Human beings love patterns. Whether it’s on an extensive or basic level, we always want structure and predictability to what is an unpredictable life. We follow a procedure to get us from A to Z, but that is no different to the lines of computer code which artificially intelligent robots have to follow. So, when Reform says 250,000 public sector jobs could be taken over by AI, you have to ask: is our love of structure and procedure – be it in the workplace or our social life – to blame?
In the report, the think tank says: “For many other roles, new technology will increase productivity. McKinsey estimates that 30 per cent of nurses’ activities could be automated, and a similar proportion for doctors in some specialities, enabling those skilled practitioners to focus on their non-automatable skills.”
The argument against this would be that people prefer to disclose information to another human rather than robots. The latter can only synthesise empathy and understanding.
It goes on to add: “Some technology will improve public-service delivery. Various companies aim to develop artificial intelligence that can diagnose conditions more accurately than humans. The UK should evaluate drones and facial-recognition technology as alternatives to current policing practice, while recognising concerns about the holding of people’s images.”
It’s wise for the report to take into account that robots storing personal data in computer code isn’t entirely safe. Aside from the rapport argument mentioned above, we can trust a human doctor to keep information and documents safe. Granted, some medical data may still be stored on a database which could be hacked (if the individual manages to break past the firewalls, encryption and any other protection in their way).

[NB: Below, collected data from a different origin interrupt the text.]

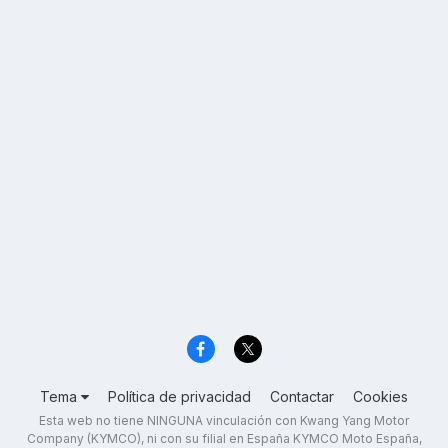
Tema
Política de privacidad
Contactar
Cookies
Esta web no tiene NINGUNA vinculación con Kwang Yang Motor
Company (KYMCO), ni con su filial en España KYMCO Moto España,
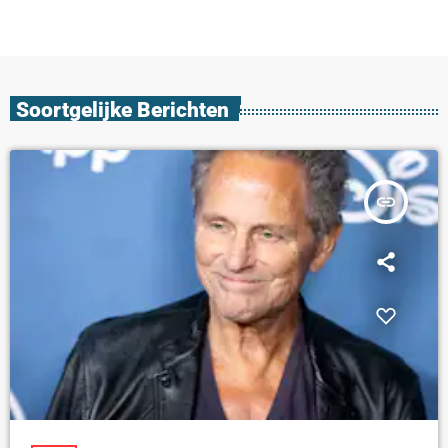
Soortgelijke Berichten
insert_link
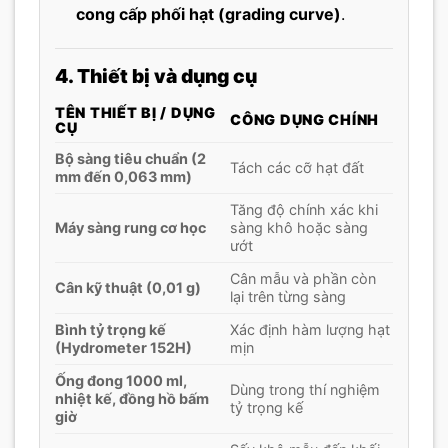
cong cấp phối hạt (grading curve)
.
4. Thiết bị và dụng cụ
TÊN THIẾT BỊ / DỤNG
CÔNG DỤNG CHÍNH
CỤ
Bộ sàng tiêu chuẩn (2
Tách các cỡ hạt đất
mm đến 0,063 mm)
Tăng độ chính xác khi
Máy sàng rung cơ học
sàng khô hoặc sàng
ướt
Cân mẫu và phần còn
Cân kỹ thuật (0,01 g)
lại trên từng sàng
Bình tỷ trọng kế
Xác định hàm lượng hạt
(Hydrometer 152H)
mịn
Ống đong 1000 ml,
Dùng trong thí nghiệm
nhiệt kế, đồng hồ bấm
tỷ trọng kế
giờ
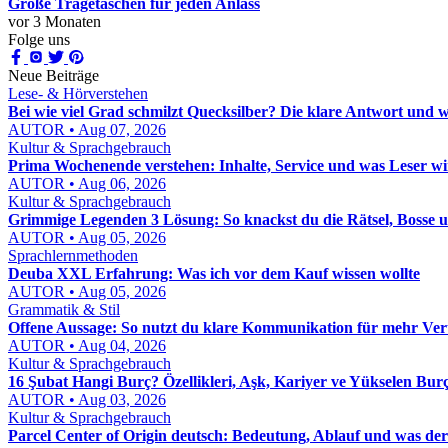
Große Tragetaschen für jeden Anlass
vor 3 Monaten
Folge uns
Neue Beiträge
Lese- & Hörverstehen
Bei wie viel Grad schmilzt Quecksilber? Die klare Antwort und w
AUTOR • Aug 07, 2026
Kultur & Sprachgebrauch
Prima Wochenende verstehen: Inhalte, Service und was Leser wi
AUTOR • Aug 06, 2026
Kultur & Sprachgebrauch
Grimmige Legenden 3 Lösung: So knackst du die Rätsel, Bosse u
AUTOR • Aug 05, 2026
Sprachlernmethoden
Deuba XXL Erfahrung: Was ich vor dem Kauf wissen wollte
AUTOR • Aug 05, 2026
Grammatik & Stil
Offene Aussage: So nutzt du klare Kommunikation für mehr Ver
AUTOR • Aug 04, 2026
Kultur & Sprachgebrauch
16 Şubat Hangi Burç? Özellikleri, Aşk, Kariyer ve Yükselen Bur
AUTOR • Aug 03, 2026
Kultur & Sprachgebrauch
Parcel Center of Origin deutsch: Bedeutung, Ablauf und was der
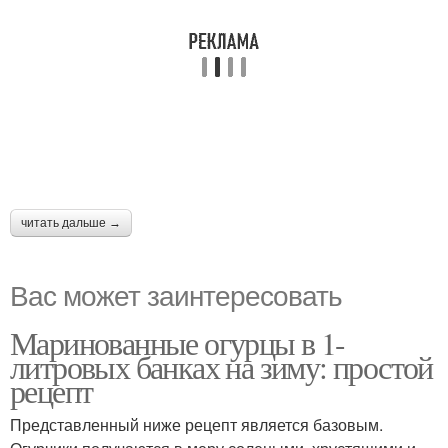
читать дальше →
Вас может заинтересовать
Маринованные огурцы в 1-
литровых банках на зиму: простой
рецепт
Представленный ниже рецепт является базовым.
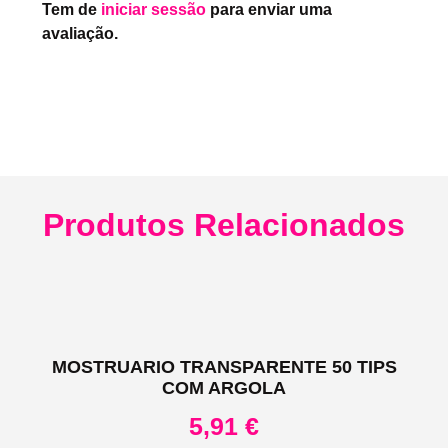
Tem de
iniciar sessão
para enviar uma
avaliação.
Produtos Relacionados
MOSTRUARIO TRANSPARENTE 50 TIPS
COM ARGOLA
5,91
€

One can only hypothesise, of course, but I consider it likely that AI in the medical profession could lead to an increase in loss.
In the last part of the segment of the report, it says: “Even the most complex roles stand to be automated. Twenty per cent of public-sector workers hold strategic, ‘cognitive’ roles. They will use data analytics to identify patterns – improving decision-making and allocating workers most efficiently.
“The NHS, for example, can focus on the highest-risk patients, reducing unnecessary hospital admissions. UK police and other emergency services are already using data to predict areas of greatest risk from burglary and fire.”
This is where the problem lies. How do we comprehend aspects of our lives? Data. Yet, when the calculations go beyond what the human mind is capable of, we use a calculator – a weird offspring of AI, as it were. Humanity compartmentalising aspects of our day-to-day lives offers both advantages and disadvantages: it provides us with understanding, but the only problem is that nowadays, the computer is doing the interpretation for us.